2009/12/1 Eric J. Walter <ejwalt@wm.edu>:
>
> Dear Francois,
>
> I have put a copy of my input, output, log (called OUTFILE) and psps at the
> following link:
>
> http://piezo1.physics.wm.edu/~ewalter/Abinit_memoryleak/
>
> NOTE:  the input file is for a different system than the one I attached
> previously (the atom species are
> different).  Please disregard the previous one.
>
> I have tried compiling with g95...  The serial code works fine, but never
> showed the memory problem
> anyway.  The parallel version exits right after reading the psp files.  I am
> continuing to look into this problem.
>
> I have also tried compiling with pathscale v3.0, the result is the same as
> the Intel fortran result.
>
> So far, my testing seems to show that the largest problem is in the lobpcgwf
> / lobpcgccwf routine.  In my
> test, I run for 5 iterations and output the "free-(buffers+cache)" result of
>  "free -m" to the output file
> (I have added call system('free -m') to various parts of the 5.8.4 code).

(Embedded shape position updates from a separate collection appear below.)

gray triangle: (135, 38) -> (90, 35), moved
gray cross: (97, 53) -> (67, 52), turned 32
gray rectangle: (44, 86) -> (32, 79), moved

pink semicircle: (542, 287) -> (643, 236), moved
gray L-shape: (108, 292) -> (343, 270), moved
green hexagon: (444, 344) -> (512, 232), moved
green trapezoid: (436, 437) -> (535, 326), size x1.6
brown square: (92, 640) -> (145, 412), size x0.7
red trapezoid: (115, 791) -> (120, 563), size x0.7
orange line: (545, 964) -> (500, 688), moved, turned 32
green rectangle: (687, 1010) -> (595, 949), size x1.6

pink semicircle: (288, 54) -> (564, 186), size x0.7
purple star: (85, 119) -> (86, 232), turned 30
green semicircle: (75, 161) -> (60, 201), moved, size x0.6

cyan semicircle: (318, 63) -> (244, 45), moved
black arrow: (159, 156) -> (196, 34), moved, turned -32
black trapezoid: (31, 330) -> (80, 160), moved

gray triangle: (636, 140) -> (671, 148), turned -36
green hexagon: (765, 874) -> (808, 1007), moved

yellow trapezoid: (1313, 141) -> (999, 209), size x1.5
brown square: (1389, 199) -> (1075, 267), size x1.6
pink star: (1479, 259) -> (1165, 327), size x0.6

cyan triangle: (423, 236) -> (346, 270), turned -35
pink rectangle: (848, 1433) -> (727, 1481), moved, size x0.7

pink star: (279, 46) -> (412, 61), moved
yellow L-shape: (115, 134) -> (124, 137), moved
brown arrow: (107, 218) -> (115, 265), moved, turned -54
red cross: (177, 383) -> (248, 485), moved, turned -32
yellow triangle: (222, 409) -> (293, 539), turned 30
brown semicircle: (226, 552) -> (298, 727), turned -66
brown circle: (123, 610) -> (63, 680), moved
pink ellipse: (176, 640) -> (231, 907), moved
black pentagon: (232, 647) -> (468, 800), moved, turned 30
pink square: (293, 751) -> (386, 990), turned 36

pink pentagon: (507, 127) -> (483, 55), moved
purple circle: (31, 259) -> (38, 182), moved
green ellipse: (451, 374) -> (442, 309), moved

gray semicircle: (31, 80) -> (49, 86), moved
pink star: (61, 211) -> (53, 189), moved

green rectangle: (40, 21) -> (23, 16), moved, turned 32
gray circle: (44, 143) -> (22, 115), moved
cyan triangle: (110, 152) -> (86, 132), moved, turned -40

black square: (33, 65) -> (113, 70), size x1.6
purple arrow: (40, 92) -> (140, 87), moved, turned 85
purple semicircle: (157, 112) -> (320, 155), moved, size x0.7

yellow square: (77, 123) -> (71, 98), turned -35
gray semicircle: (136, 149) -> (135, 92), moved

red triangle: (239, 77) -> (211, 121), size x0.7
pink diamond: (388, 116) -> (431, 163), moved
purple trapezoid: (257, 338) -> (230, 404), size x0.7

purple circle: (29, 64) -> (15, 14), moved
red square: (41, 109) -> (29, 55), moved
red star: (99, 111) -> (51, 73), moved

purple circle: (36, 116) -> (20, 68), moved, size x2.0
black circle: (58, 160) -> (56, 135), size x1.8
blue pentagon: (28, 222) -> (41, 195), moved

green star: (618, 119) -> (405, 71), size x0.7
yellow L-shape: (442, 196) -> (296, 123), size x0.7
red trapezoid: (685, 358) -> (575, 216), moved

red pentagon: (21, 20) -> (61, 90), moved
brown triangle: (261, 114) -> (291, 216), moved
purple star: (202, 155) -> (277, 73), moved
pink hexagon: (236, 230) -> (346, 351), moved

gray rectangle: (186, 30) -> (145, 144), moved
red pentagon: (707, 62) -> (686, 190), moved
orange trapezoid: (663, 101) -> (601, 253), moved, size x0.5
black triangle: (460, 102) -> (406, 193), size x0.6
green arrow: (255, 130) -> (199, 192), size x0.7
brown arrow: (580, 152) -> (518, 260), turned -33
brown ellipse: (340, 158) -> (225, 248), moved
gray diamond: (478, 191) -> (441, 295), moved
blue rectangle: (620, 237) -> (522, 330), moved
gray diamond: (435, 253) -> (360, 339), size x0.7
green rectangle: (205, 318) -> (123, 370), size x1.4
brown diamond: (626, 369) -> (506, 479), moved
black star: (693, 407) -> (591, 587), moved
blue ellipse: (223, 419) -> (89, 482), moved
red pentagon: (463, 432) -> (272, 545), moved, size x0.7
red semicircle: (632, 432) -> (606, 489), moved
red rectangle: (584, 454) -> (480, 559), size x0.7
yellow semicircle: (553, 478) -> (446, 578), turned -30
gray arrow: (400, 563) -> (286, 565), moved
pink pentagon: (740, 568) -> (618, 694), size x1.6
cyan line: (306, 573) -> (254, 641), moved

>  The graph is posted at the same
> url as above (called memgraph).  You can clearly see 5 repeating patterns,
> one for each iteration.  In the
> serial case using wfoptalg4 (green), you can see that the memory usage from
> iteration to iteration doesn't
> increase.  For the parallel with the lobpcgwf routine (black) the memory
> keeps increasing during each iteration.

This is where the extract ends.